A compositora, arranjadora e flautista paulistana Léa Freire é também uma filósofa, como os grandes músicos de todos tempos. Pode-se perceber isso com nitidez ao ouvir seu disco Cartas Brasileiras e ler os textos escritos por ela no encarte. O disco, brilhante trabalho de supressão das fronteiras popular-erudito, reúne as interferências de nada menos que 66 músicos “populares” e “eruditos” ajudando-a a criar uma obra rara no Brasil, de alta sofisticação e, ao mesmo tempo, emocionante naturalidade. Destacando a presença de alguns deles ao comentar cada composição no encarte, Léa revela uma razão importante para ter conseguido tal resultado: são palavras e idéias de uma personalidade agregadora, generosa, uma líder. “Escrever para orquestra é minha nova paixão”, diz. “É o resultado de uma formação musical ‘democrática’ que compartilho com vários músicos. Adoro trabalhar em parceria. A música é a mais coletiva das artes porque ela, no momento em que acontece, é uma reunião de esforços.” Léa entrou na música pelo aprendizado do piano clássico, interessando-se depois pela flauta, o jazz e os ritmos brasileiros.

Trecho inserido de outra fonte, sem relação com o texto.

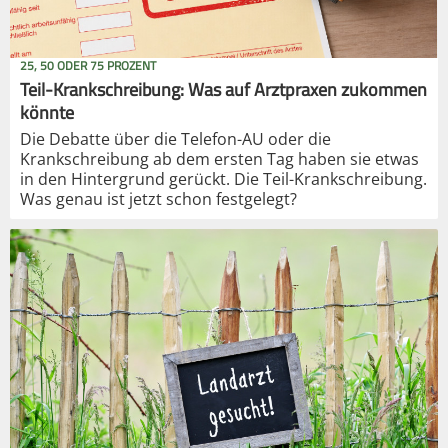
25, 50 ODER 75 PROZENT
Teil-Krankschreibung: Was auf Arztpraxen zukommen
könnte
Die Debatte über die Telefon-AU oder die
Krankschreibung ab dem ersten Tag haben sie etwas
in den Hintergrund gerückt. Die Teil-Krankschreibung.
Was genau ist jetzt schon festgelegt?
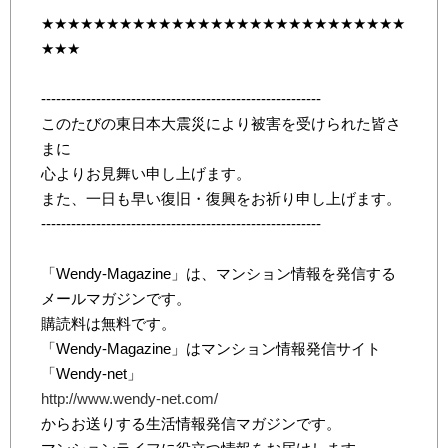
★★★★★★★★★★★★★★★★★★★★★★★★★★★★
★★★
--------------------------------------------------------
このたびの東日本大震災により被害を受けられた皆さ
まに
心よりお見舞い申し上げます。
また、一日も早い復旧・復興をお祈り申し上げます。
--------------------------------------------------------
「Wendy-Magazine」は、マンション情報を発信する
メールマガジンです。
購読料は無料です。
「Wendy-Magazine」はマンション情報発信サイト
「Wendy-net」
http://www.wendy-net.com/
からお送りする生活情報発信マガジンです。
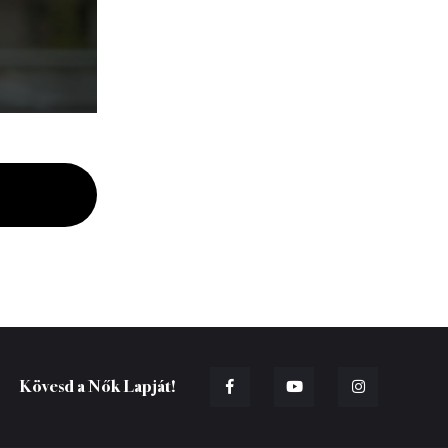
Kövesd a Nők Lapját!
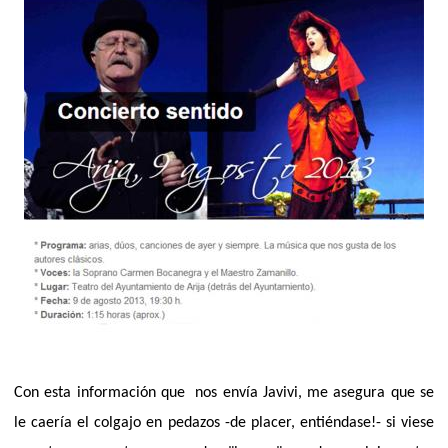
Con esta información que nos envía Javivi, me asegura que s
e
le caería el colgajo en pedazos -de placer, entiéndase!- si viese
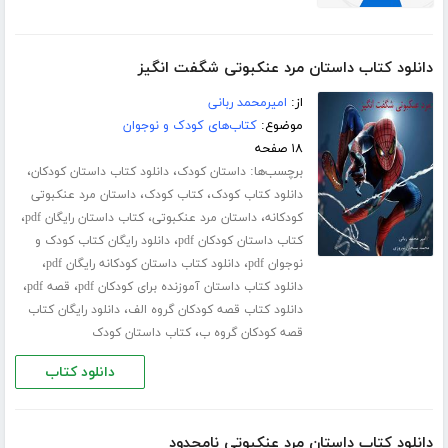
دانلود کتاب داستان مرد عنکبوتی شگفت انگیز
از:
امیرمحمد ربانی
موضوع:
کتاب‌های کودک و نوجوان
۱۸ صفحه
برچسب‌ها:
،
،
داستان کودک
دانلود کتاب داستان کودکان
،
،
دانلود کتاب کودک
کتاب کودک
داستان مرد عنکبوتی
،
،
،
کودکانه
داستان مرد عنکبوتی
کتاب داستان رایگان pdf
،
کتاب داستان کودکان pdf
دانلود رایگان کتاب کودک و
،
،
نوجوان pdf
دانلود کتاب داستان کودکانه رایگان pdf
،
،
دانلود کتاب داستان آموزنده برای کودکان pdf
قصه pdf
،
دانلود کتاب قصه کودکان گروه الف
دانلود رایگان کتاب
،
قصه کودکان گروه ب
کتاب داستان کودک
دانلود کتاب
دانلود کتاب داستان مرد عنکبوتی نامحدود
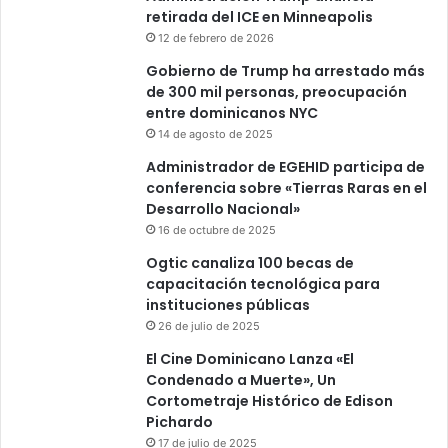
retirada del ICE en Minneapolis
12 de febrero de 2026
Gobierno de Trump ha arrestado más
de 300 mil personas, preocupación
entre dominicanos NYC
14 de agosto de 2025
Administrador de EGEHID participa de
conferencia sobre «Tierras Raras en el
Desarrollo Nacional»
16 de octubre de 2025
Ogtic canaliza 100 becas de
capacitación tecnológica para
instituciones públicas
26 de julio de 2025
El Cine Dominicano Lanza «El
Condenado a Muerte», Un
Cortometraje Histórico de Edison
Pichardo
17 de julio de 2025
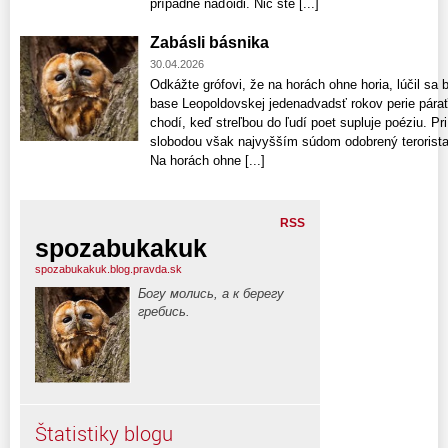
prípadne naďoidi. Nič ste [...]
Zabásli básnika
30.04.2026
Odkážte grófovi, že na horách ohne horia, lúčil sa 
base Leopoldovskej jedenadvadsť rokov perie párať 
chodí, keď streľbou do ľudí poet supluje poéziu. Pri
slobodou však najvyšším súdom odobrený terorista 
Na horách ohne [...]
RSS
spozabukakuk
spozabukakuk.blog.pravda.sk
Богу молись, а к берегу
гребись.
Štatistiky blogu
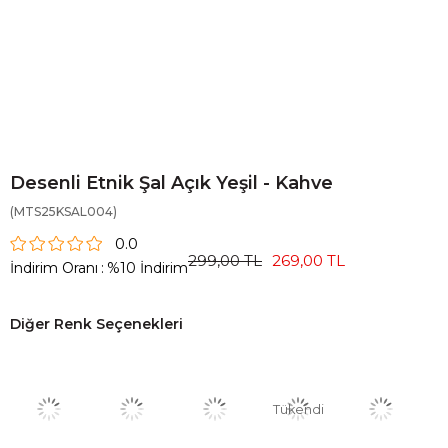
Desenli Etnik Şal Açık Yeşil - Kahve
(MTS25KSAL004)
0.0
299,00 TL
269,00 TL
İndirim Oranı
:
%
10
İndirim
Diğer Renk Seçenekleri
Tükendi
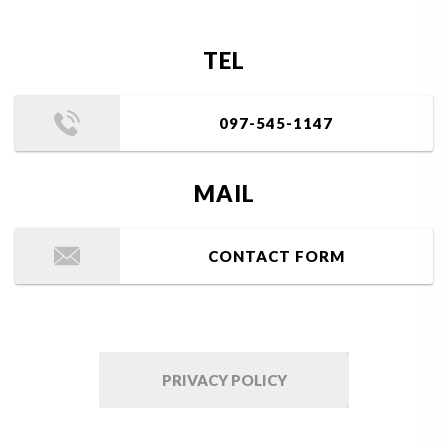
TEL
097-545-1147
MAIL
CONTACT FORM
PRIVACY POLICY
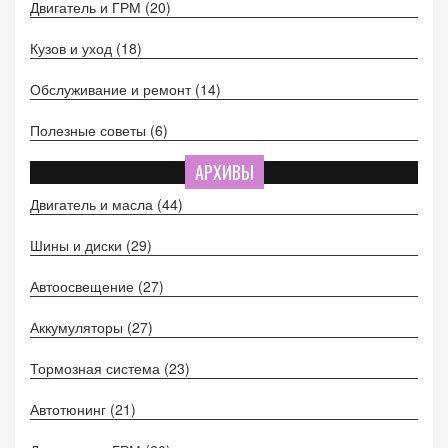
Двигатель и ГРМ
(20)
Кузов и уход
(18)
Обслуживание и ремонт
(14)
Полезные советы
(6)
АРХИВЫ
Двигатель и масла
(44)
Шины и диски
(29)
Автоосвещение
(27)
Аккумуляторы
(27)
Тормозная система
(23)
Автотюнинг
(21)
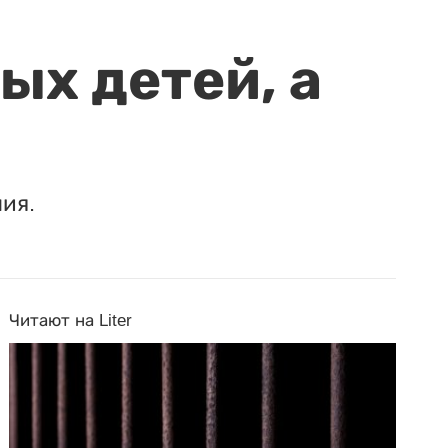
ых детей, а
ия.
Читают на Liter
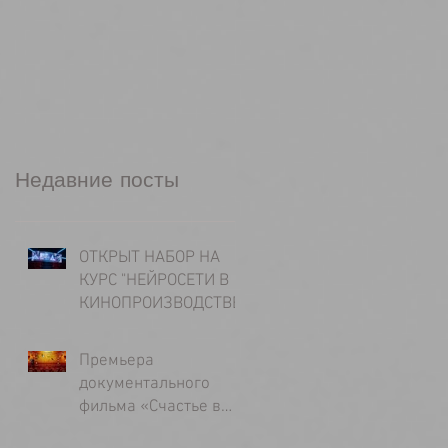
Недавние посты
ОТКРЫТ НАБОР НА
КУРС "НЕЙРОСЕТИ В
КИНОПРОИЗВОДСТВЕ"
Премьера
документального
фильма «Счастье в
долгу у несчастья»,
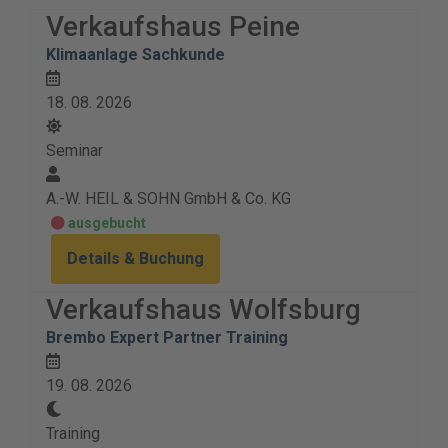
Verkaufshaus Peine
Klimaanlage Sachkunde
18. 08. 2026
Seminar
A.-W. HEIL & SOHN GmbH & Co. KG
ausgebucht
Details & Buchung
Verkaufshaus Wolfsburg
Brembo Expert Partner Training
19. 08. 2026
Training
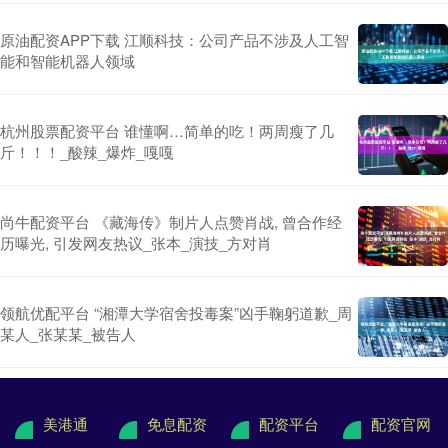
原油配资APP下载 江顺科技：公司产品不涉及人工智
能和智能机器人领域
杭州股票配资平台 谁懂啊…简单的吃！两周瘦了几
斤！！！_酸辣_爆炸_嘎嘎
尚牛配资平台 《藏海传》制片人点赞肖战, 曾合作经
历曝光, 引发网友热议_张本_演技_方对肖
领航优配平台 “湘潭大学宿舍投毒案”凶手鞠躬道歉_周
某人_张某某_被告人
美港通
免息配资
配资平台
配资官网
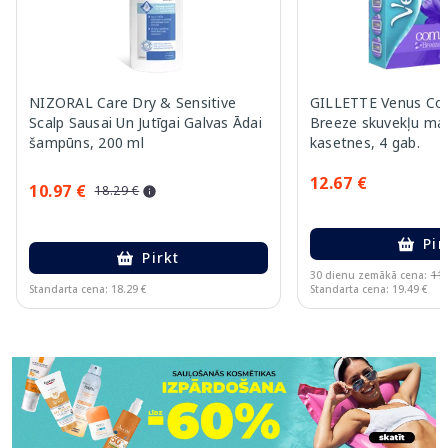
NIZORAL Care Dry & Sensitive
GILLETTE Venus Com
Scalp Sausai Un Jutīgai Galvas Ādai
Breeze skuvekļu ma
šampūns, 200 ml
kasetnes, 4 gab.
12.67 €
10.97 €
18.29 €
Pir
Pirkt
30 dienu zemākā cena:
11.
Standarta cena: 18.29 €
Standarta cena: 19.49 €
Page 1 of 11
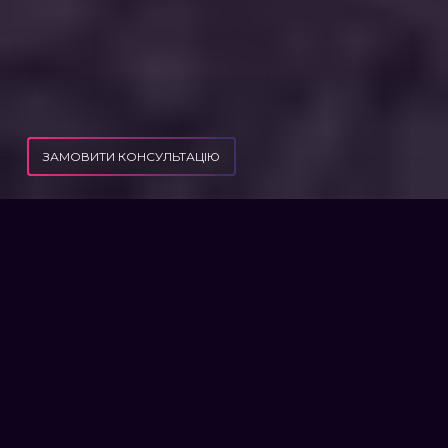
ЗАМОВИТИ КОНСУЛЬТАЦІЮ
«РЕЗЕРВ+» З’ЯВИТЬСЯ QR-КОД – Е-ДОКУМЕНТ МАТИМЕ ТАКУ Ж ЮРИДИЧНУ
ПУБЛІКАЦІЇ
СИЛУ, ЩО І ПАПЕРОВИЙ ВІЙСЬКОВО-ОБЛІКОВИЙ ДОКУМЕНТ
«РЕЗЕРВ+» З’ЯВИТЬСЯ QR-
КОД - Е ДОКУМЕНТ МАТИМЕ
ТАКУ Ж ЮРИДИЧНУ СИЛУ,
ЩО І ПАПЕРОВИЙ
ВІЙСЬКОВО-ОБЛІКОВИЙ
ДОКУМЕНТ
Вранці 18 числа у червні у мобільній програмі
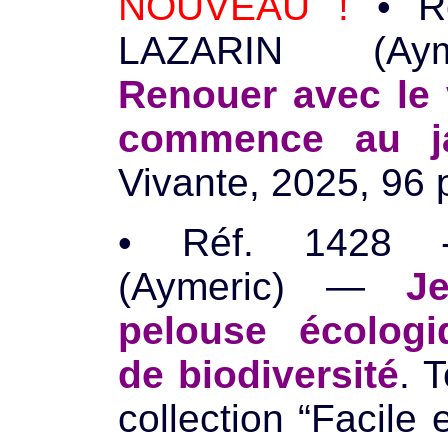
NOUVEAU !
• Ré
LAZARIN (Ay
Renouer avec le 
commence au ja
Vivante, 2025, 96 p
• Réf. 1428 
(Aymeric) —
J
pelouse écologi
de biodiversité
. 
collection “Facile 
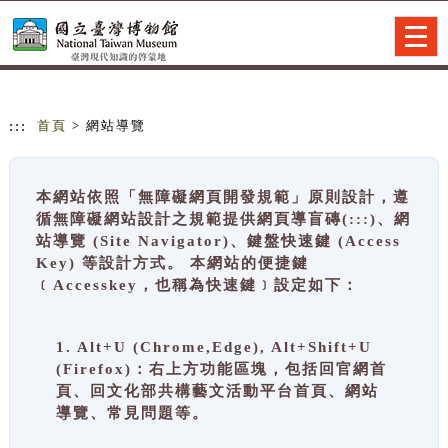
跳到主要內容
網站導覽
Togg
navig
:::
首頁
> 網站導覽
本網站依照「無障礙網頁開發規範」原則設計，遵
循無障礙網站設計之規範提供網頁導盲磚(:::)、網
站導覽 (Site Navigator)、鍵盤快速鍵 (Access
Key) 等設計方式。 本網站的便捷鍵
﹝Accesskey，也稱為快速鍵﹞設定如下：
1. Alt+U (Chrome,Edge), Alt+Shift+U
(Firefox)：右上方功能區塊，包括回官網首
頁、回文化部共構藝文活動平台首頁、網站
導覽、常見問題等。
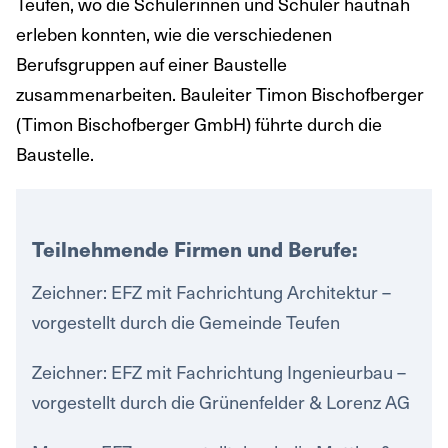
Teufen, wo die Schülerinnen und Schüler hautnah
erleben konnten, wie die verschiedenen
Berufsgruppen auf einer Baustelle
zusammenarbeiten. Bauleiter Timon Bischofberger
(Timon Bischofberger GmbH) führte durch die
Baustelle.
Teilnehmende Firmen und Berufe:
Zeichner: EFZ mit Fachrichtung Architektur –
vorgestellt durch die Gemeinde Teufen
Zeichner: EFZ mit Fachrichtung Ingenieurbau –
vorgestellt durch die Grünenfelder & Lorenz AG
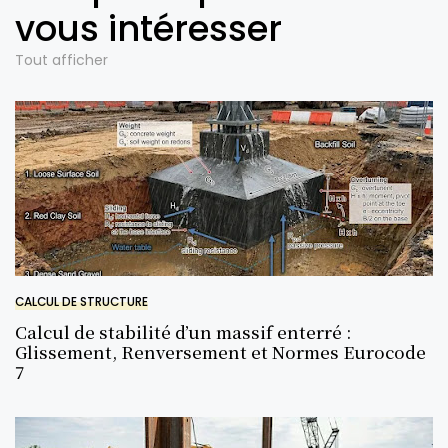
vous intéresser
Tout afficher
CALCUL DE STRUCTURE
Calcul de stabilité d’un massif enterré :
Glissement, Renversement et Normes Eurocode
7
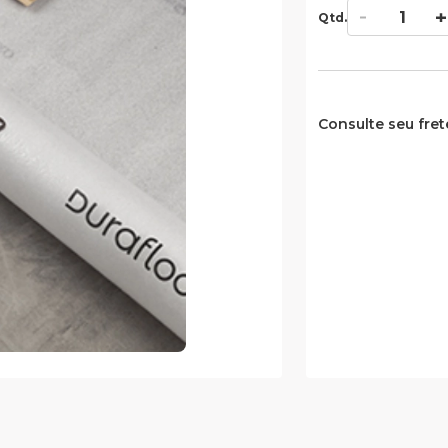
Qtd.
Consulte seu fret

Esses ritmos e harmonias, vindos de diferentes épocas e circunstâncias, fazem as Cartas Brasileiras. A primeira faixa, Vento em Madeira, é um baião com arranjo para orquestra completa (36 instrumentistas). Bis a Bis, um encantador maxixe levado à Academia pelo fantástico quinteto de sopros Sujeito a Guincho. E assim temos uma valsa-choro como Caminho das Pedras, valsas como Maré e Nove Luas (aqui o sax alto de Nailor Proveta é de emoldurar), sambas finíssimos como Isabella e saltitantes como Domingo de Manhã, choros como o quase visual Choro na Chuva, peças de alta inspiração extração como Espiral, em que dialogam o piano de Léa e a voz maviosa (este adjetivo se impôs), em scat, de Mônica Salmaso. Entre os músicos, escolho para citar o regente Gil Jardim, Teco Cardoso, Paulo Bellinati, André Mehmari, Izaías do Bandolim, Paulo Braga, Alceu de Almeida Reis, Horácio Schaefer, são tantos! Se você gosta de música instrumental, principalmente orquestral, este pode passar a ser um de seus discos de cabeceira.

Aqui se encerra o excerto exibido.